Always planning my narrow escape September 11, 2015

Mike Huckabee’s understanding of history, the Constitution, and basic civics isn’t even three-fifths correct. Huckabee’s culture-warrior shtick requires him to defend the indefensible, so it’s not surprising he winds up tying himself up in knots trying to make sense of his own rhetorical nonsense, but it’s fascinating sometimes to watch his weird ideology unspool and unravel as he tries to chase the implications of his own assertions to their increasingly strange conclusions. As Libby Anne puts it, “Mike Huckabee (Apparently) Thinks the 14th Amendment Applies to Fetuses But Not to Black People.

Huckabee is on firmer ground when he just sticks to making up complete lies about Abraham Lincoln.

• Lorrie Moore offers a postmortem on the disappointing second season of True Detective. Let me just repeat what I said about this season of the show after the first two episodes: Watch Terriers instead. It has a very similar setting and plot, but it succeeds in every way that True Detective’s Southern California incarnation fails. Plus: Donal Logue.

The single glorious season of Terriers is still streaming on Netflix. As the lowest-rated original program in the history of the FX Network, it didn’t earn a second season, but it still wants and deserves one. Here’s hoping that Netflix or Amazon or one of the other new non-network production companies will realize that soon and we’ll get to find out what happens after Britt gets out of prison.

• Taking another swing here: “This mountain is sacred to our people,” the elder says. Do you take this to mean the mountain is: A) Not to be questioned? or B) Not for sale or rent at any price? I’m inclined to go with “B.” And I’m inclined to think that “A” is just … odd.

Phil Plait shares the latest Dawn mission photos of the strange white spots on the asteroid/protoplanet Ceres:



NASA is expecting closer, clearer photos to come, but it doesn’t seem like these will confirm my theory/preference that these white spots were sunlight reflected from the wreckage of a crashed alien spacecraft. Still — we now do have conclusive evidence of one spacecraft in the vicinity of Ceres, and it’s one of ours. That’s not first contact, but it’s still pretty cool.

• For the record, the “Pennsylvania ‘Gentleman’s’ Barber Shop Fined for Refusing to Cut Woman’s Hair” is way out west and nowhere near the men’s salon where the Slacktivixen plies her craft. Her place caters mainly to men, but women are welcome there too — not just because that’s the law, but because while their business model involves a specialty niche, it doesn’t call for them to be inhospitable jerks to half the population.

• “It’s not the first ancient virus that scientists have found frozen — it’s the fourth found since 2003. And you can be sure it won’t be the last. And with climate change causing massive melts, it’s not totally alarmist to suggest that something deadly might one day emerge from a long, icy sleep.”

• Fun, fascinating Pacific Standard piece by Jerrod Rosenbaum — “Was John Robins the Reincarnation of Adam?” — looks at 17th century British cults as a window into the odd phenomenon of “biblical literalism,” the practice of pretending one can read the Bible (or anything else) without having to interpret what it means. Bonus points for a shout-out to my favorite obscure British sect, the Muggletonians.
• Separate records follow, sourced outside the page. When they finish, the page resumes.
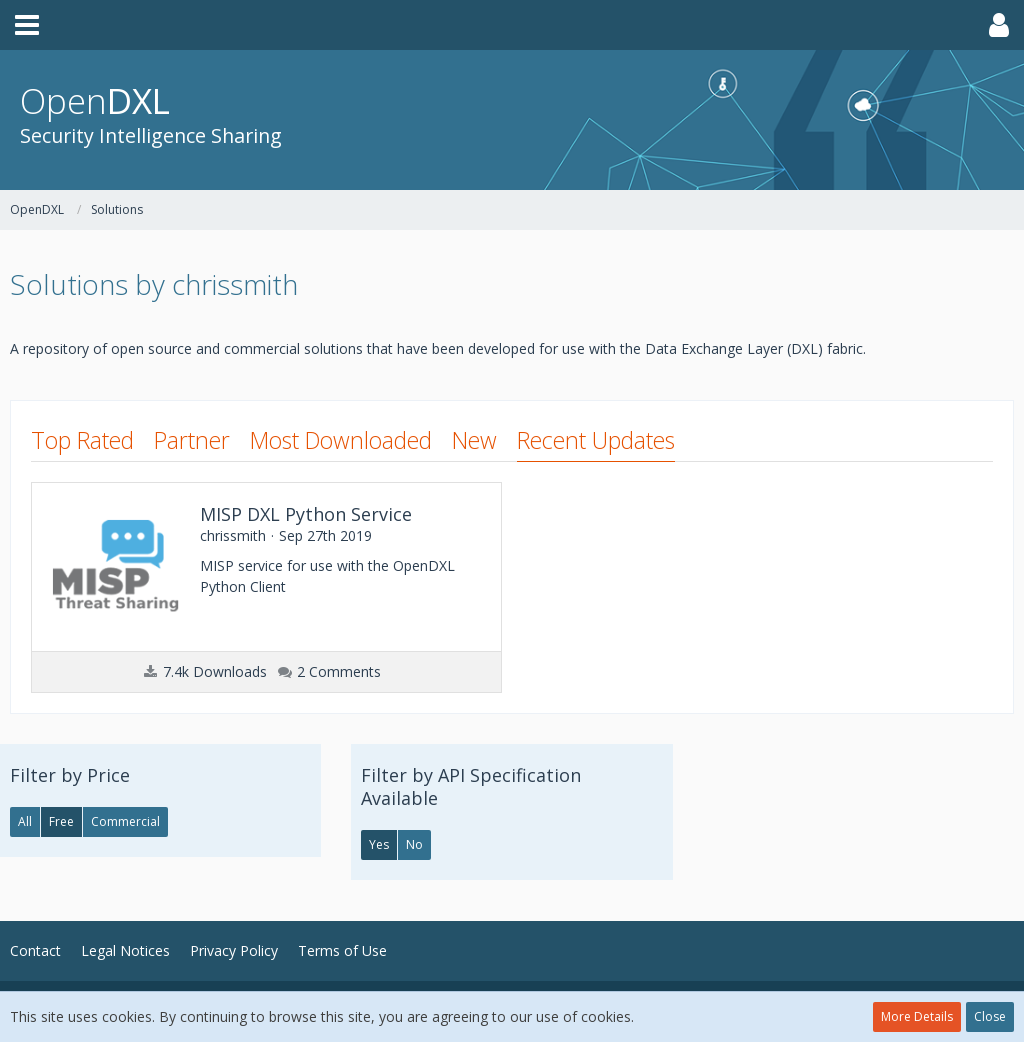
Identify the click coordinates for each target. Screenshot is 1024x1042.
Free (61, 821)
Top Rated (82, 440)
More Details (917, 1016)
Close (990, 1016)
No (414, 844)
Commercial (125, 821)
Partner (192, 440)
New (474, 440)
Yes (379, 844)
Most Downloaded (341, 440)
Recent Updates (596, 440)
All (25, 821)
This so-called “literalism” wasn’t really an option before the 17th century or so — it had to wait until after the printing press was invented and the Bible started getting translated into languages people could read. Rosenbaum has some interesting, sensible thoughts on how social and economic change spurred the rise of literalism. That could well be part of it, but I’ll again note that the rise of “literalism” in the 1600s occurred alongside — and, I believe, because of — the rise of European colonialism and the Atlantic slave trade.

Erik Loomis has some strong opinions about the funny pages.

When the newspaper biz began losing revenue due to the Internet — first due to the loss of classified ads, then to the loss of subscribers — the comic section was one of the first places they started cutting to save money. That seemed short-sighted to me, since the comics were one of the few things that newspapers offered that you couldn’t get elsewhere. But on the other hand, Loomis has a point — the funny pages don’t give you a competitive edge if all you’ve got in them is half-hearted dreck.